北前船が入港すると荷下ろしや荷積み、次に向かう港に対して追い風になるまで風待ちの待機を余儀なくされて1~3ヶ月程度の滞在は当たり前だったようです。
すると何が起こるか。船頭たちは陸に上がれば毎晩遊郭通いとなり、ある遊女がその北前船の船頭に恋をしてしまい、酒田での逗留を一日でも長引かせたいというはかない思いから、海の神様の怒りを誘い海が荒れ狂うようにと、今で言うところの灯台・日和山にある常夜灯に毎晩自分の腰巻きを括り付けて、悪天候と風向きが変わらないよう神に祈ったと。
そこまでして船頭が海に出れないよう逆さまな願いを神様に祈ったという切なくも悲しい物語が語り継がれています。
このような歴史背景を持つ酒田湊、しかしそれは今を昔「強者どもが夢の跡」である。
それを踏まえて、湊まち酒田だからこその「雛人形」ということで、北前船時代に大繁盛した酒田遊郭を表現した雛人形を創作しました。辻村寿三郎の世界観にして、遊女の雛人形は唯一無二であり、なんとも妖艶な世界を醸し出しています。

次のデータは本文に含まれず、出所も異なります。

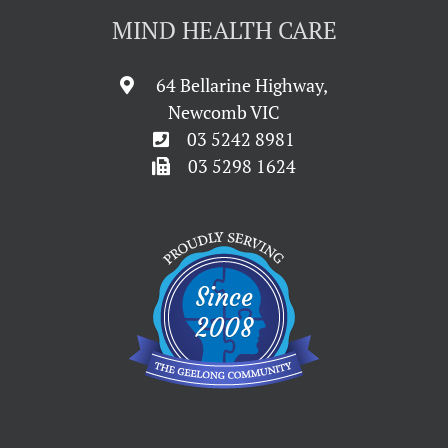
MIND HEALTH CARE
64 Bellarine Highway,
Newcomb VIC
03 5242 8981
03 5298 1624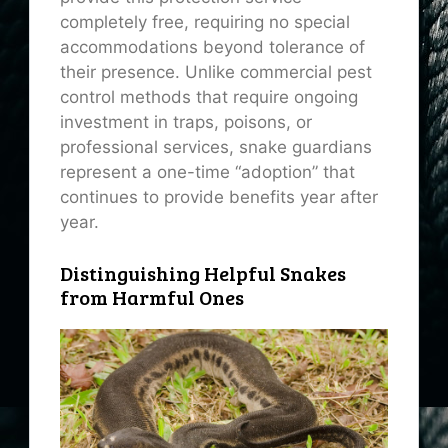
completely free, requiring no special
accommodations beyond tolerance of
their presence. Unlike commercial pest
control methods that require ongoing
investment in traps, poisons, or
professional services, snake guardians
represent a one-time “adoption” that
continues to provide benefits year after
year.
Distinguishing Helpful Snakes
from Harmful Ones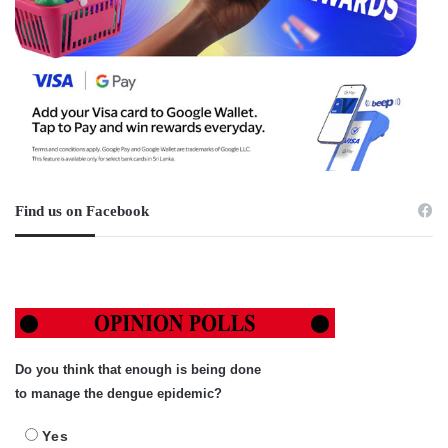
Find us on Facebook
Do you think that enough is being done
to manage the dengue epidemic?
Yes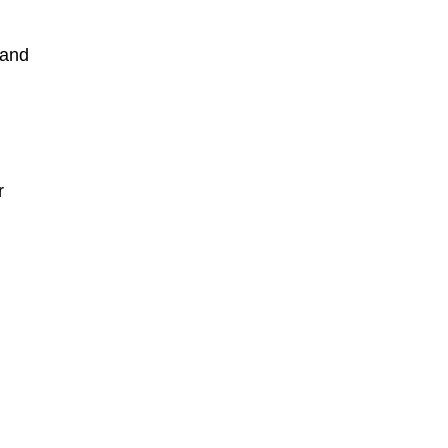
 and
r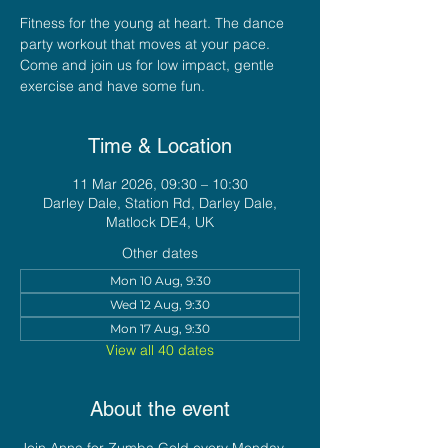
Fitness for the young at heart. The dance
party workout that moves at your pace.
Come and join us for low impact, gentle
exercise and have some fun.
Time & Location
11 Mar 2026, 09:30 – 10:30
Darley Dale, Station Rd, Darley Dale,
Matlock DE4, UK
Other dates
Mon 10 Aug, 9:30
Wed 12 Aug, 9:30
Mon 17 Aug, 9:30
View all 40 dates
About the event
Join Anna for Zumba Gold every Monday 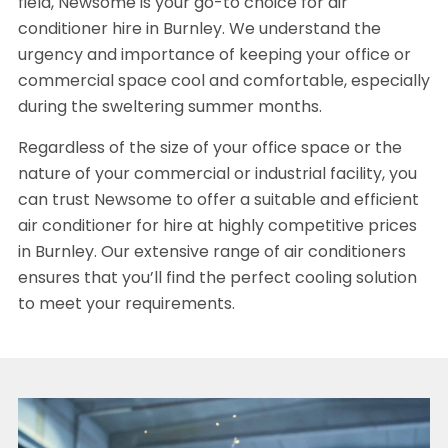
field, Newsome is your go-to choice for air
conditioner hire in Burnley. We understand the
urgency and importance of keeping your office or
commercial space cool and comfortable, especially
during the sweltering summer months.
Regardless of the size of your office space or the
nature of your commercial or industrial facility, you
can trust Newsome to offer a suitable and efficient
air conditioner for hire at highly competitive prices
in Burnley. Our extensive range of air conditioners
ensures that you’ll find the perfect cooling solution
to meet your requirements.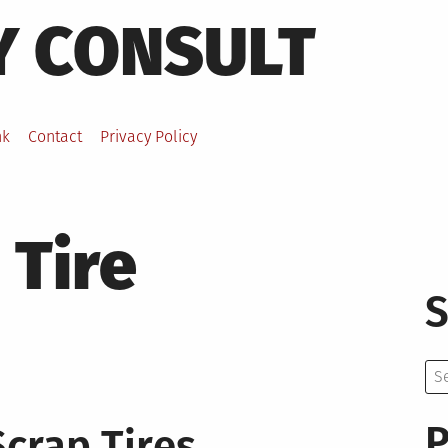
Y CONSULT
nk
Contact
Privacy Policy
 Tire
S
Se
for:
P
Scrap Tires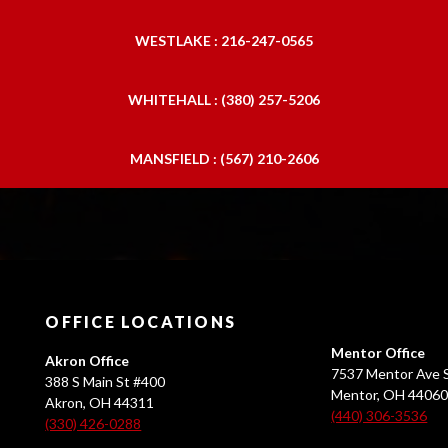
WESTLAKE : 216-247-0565
WHITEHALL : (380) 257-5206
MANSFIELD : (567) 210-2606
OFFICE LOCATIONS
Mentor Office
Akron Office
7537 Mentor Ave S
388 S Main St #400
Mentor, OH 4406
Akron, OH 44311
(440) 306-3536
(330) 426-0288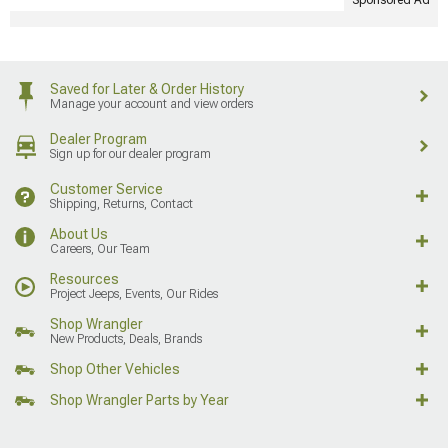
Sponsored Ad
Saved for Later & Order History
Manage your account and view orders
Dealer Program
Sign up for our dealer program
Customer Service
Shipping, Returns, Contact
About Us
Careers, Our Team
Resources
Project Jeeps, Events, Our Rides
Shop Wrangler
New Products, Deals, Brands
Shop Other Vehicles
Shop Wrangler Parts by Year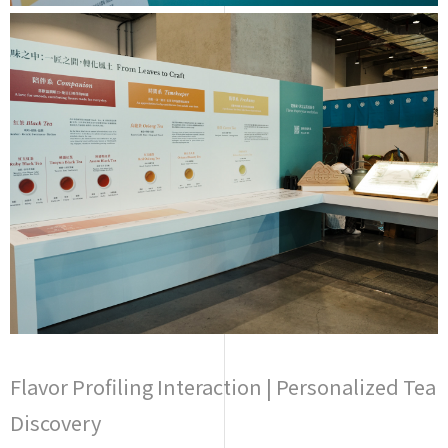
Flavor Profiling Interaction | Personalized Tea
Discovery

是非その目で一度お確かめください。

往時を振り返り、古き良きものを大切にする習慣とそれをお披露目する場所として、毎年山形県内では庄内地域をはじめとして、各地の観光施設等で一斉展示する「やまがた雛街道・庄内ひな街道」を実施しています。
県内各地で2月初めから4月まで開催される雛街道イベントでは酒田においても各種の「雛人形」が展示されます。
本間本邸には時代を異にする様々な雛人形が飾られ、本間美術館の「古今雛」や、相馬楼の享保年間に流行った享保雛(1716 〜 1736年)、更には、県内に数多く残る古典雛の中でも飛びぬけて素晴らしい「加藤家のお雛様」が展示されます。
これは、江戸後期の古今雛で、高さ約40cm、目は玉眼、殊に雌雛は、冠の細工は精緻で胸元の重ねは重厚、錦の着物には龍・鳳凰の細密な刺繍が施されています。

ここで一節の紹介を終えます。